A stream cipher encrypts the message bit by bit (typically by XOR with a key stream). A block cipher splits the message into fixed-size blocks and encrypts each block.
| Stream cipher | Block cipher | |
|---|---|---|
| Granularity | One bit (or byte) at a time | Fixed-size blocks (e.g. AES = 128 bits) |
| Encryption op | Usually m ⊕ keystream (XOR) |
A keyed permutation per block |
| Key length | Typically as long as the message (or expanded from a short seed via a PRG) | Short fixed key (128/192/256 bits) |
| Padding | Not needed | Required if message isn't a multiple of block size |
| Examples | RC4 (broken), ChaCha20 | AES, DES (broken), 3DES (obsolete), Blowfish |
| Use cases | Streaming media, low-latency, hardware (radio, GSM A5/1) | General-purpose, disk encryption, TLS records |
One-time pad — the perfect stream cipher:
- Keystream is truly random (not generated from a seed) and as long as the message.

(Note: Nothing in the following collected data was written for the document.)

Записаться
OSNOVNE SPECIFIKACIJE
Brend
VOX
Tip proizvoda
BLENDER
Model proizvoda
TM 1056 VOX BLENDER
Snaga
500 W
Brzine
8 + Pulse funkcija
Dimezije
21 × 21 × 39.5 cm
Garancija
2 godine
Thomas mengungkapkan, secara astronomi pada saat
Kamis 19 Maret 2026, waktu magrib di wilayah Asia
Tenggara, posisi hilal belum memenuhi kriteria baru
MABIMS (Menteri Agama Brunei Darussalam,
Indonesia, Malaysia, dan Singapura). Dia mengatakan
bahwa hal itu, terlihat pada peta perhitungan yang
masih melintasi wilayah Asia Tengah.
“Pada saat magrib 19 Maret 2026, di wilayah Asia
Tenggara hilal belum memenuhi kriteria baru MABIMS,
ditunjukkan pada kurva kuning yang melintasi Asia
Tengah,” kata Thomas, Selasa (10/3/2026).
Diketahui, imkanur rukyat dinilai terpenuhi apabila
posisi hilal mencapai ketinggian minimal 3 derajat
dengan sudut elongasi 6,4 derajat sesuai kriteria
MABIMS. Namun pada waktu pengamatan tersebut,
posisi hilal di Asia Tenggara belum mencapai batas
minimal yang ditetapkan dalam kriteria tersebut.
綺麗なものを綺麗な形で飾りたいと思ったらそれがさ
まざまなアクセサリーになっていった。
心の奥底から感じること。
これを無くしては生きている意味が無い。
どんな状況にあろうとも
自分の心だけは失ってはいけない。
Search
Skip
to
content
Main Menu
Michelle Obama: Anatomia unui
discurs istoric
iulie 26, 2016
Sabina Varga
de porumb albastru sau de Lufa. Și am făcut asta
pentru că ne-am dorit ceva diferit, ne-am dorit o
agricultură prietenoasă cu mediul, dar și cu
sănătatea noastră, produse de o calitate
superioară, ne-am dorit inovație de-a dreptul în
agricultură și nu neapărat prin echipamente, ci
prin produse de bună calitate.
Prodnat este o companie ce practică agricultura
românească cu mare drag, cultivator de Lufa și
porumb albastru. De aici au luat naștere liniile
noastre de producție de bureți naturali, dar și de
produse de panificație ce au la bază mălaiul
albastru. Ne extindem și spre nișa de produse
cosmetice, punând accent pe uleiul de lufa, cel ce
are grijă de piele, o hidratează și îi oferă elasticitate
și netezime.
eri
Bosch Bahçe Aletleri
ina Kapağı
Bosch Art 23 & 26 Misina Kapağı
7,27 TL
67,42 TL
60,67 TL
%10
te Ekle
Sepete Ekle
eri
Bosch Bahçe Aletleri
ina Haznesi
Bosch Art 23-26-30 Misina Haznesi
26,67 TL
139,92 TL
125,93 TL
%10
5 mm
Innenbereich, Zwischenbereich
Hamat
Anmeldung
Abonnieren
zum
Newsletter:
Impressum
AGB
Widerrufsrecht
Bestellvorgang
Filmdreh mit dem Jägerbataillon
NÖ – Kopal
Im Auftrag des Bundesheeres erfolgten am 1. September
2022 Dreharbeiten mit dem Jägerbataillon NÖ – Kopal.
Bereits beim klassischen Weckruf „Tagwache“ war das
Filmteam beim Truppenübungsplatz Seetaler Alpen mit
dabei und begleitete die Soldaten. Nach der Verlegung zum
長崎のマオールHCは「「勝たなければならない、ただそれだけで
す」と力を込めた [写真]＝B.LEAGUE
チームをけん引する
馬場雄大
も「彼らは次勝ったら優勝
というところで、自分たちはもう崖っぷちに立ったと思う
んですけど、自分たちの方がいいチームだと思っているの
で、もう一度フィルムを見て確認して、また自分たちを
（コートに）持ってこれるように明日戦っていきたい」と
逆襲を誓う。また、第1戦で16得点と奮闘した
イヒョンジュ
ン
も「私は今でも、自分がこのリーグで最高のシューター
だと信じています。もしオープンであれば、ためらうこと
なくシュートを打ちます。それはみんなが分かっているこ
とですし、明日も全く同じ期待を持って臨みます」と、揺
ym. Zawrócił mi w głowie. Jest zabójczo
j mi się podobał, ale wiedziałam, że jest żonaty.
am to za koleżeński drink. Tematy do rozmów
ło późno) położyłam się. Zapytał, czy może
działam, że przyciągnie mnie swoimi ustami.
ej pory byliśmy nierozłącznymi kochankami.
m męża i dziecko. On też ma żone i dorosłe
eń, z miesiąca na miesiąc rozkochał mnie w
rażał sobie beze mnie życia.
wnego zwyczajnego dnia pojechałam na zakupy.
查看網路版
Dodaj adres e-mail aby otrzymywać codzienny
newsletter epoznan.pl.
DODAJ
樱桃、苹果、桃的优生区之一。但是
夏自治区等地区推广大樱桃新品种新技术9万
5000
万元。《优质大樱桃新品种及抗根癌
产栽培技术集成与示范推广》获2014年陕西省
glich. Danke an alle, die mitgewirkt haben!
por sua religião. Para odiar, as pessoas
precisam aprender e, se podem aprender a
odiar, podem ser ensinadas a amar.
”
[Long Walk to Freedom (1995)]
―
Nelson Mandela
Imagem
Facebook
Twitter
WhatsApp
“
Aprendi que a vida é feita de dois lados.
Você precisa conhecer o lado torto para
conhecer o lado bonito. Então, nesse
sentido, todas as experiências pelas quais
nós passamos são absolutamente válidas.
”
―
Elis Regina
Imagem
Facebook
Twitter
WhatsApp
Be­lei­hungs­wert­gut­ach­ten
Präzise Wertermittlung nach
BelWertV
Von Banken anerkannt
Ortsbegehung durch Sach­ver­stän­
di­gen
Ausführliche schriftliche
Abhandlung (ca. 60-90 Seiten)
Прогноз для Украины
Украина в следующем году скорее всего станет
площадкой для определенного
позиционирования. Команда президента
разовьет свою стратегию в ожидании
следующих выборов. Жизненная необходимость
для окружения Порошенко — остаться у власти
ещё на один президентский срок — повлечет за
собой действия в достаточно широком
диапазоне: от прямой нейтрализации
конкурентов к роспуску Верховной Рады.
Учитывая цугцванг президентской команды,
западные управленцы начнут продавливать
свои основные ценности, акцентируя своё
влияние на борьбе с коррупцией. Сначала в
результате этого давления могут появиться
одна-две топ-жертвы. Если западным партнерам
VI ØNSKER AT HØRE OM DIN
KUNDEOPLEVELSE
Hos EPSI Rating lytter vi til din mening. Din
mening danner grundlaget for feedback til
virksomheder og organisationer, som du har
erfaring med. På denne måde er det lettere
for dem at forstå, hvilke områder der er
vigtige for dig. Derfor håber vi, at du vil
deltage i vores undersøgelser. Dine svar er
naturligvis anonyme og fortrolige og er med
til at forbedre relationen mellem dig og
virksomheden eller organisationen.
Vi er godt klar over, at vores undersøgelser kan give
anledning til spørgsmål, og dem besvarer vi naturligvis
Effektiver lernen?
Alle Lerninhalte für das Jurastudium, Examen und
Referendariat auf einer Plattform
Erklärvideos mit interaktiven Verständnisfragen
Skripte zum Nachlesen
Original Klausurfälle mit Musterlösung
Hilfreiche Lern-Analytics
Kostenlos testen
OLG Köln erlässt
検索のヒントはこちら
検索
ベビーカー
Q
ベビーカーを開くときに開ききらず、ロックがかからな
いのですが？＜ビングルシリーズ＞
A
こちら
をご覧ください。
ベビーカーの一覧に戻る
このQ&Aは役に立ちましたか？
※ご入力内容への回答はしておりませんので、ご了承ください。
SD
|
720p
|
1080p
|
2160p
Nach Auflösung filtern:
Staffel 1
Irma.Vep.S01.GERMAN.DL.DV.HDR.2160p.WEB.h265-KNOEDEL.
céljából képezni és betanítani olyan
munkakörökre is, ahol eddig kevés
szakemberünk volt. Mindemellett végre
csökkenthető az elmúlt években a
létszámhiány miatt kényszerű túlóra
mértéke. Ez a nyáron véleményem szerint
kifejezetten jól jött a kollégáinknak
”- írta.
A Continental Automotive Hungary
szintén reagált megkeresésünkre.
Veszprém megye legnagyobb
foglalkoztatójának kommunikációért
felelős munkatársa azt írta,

- Provably unbreakable (Shannon 1949). The only "perfectly secret" cipher.
- Impractical because the key is huge and must be securely pre-shared. Used by spies in the Cold War (paper pads).
Modern reality: "stream ciphers" usually generate the keystream from a short key via a stream cipher algorithm (or a block cipher in a streaming mode like CTR), trading provable perfection for usability.
Tip: Block ciphers in counter (CTR) mode turn into stream ciphers — most modern systems (TLS, disk encryption) use AES-CTR or AES-GCM, which is technically a "stream cipher built from a block cipher."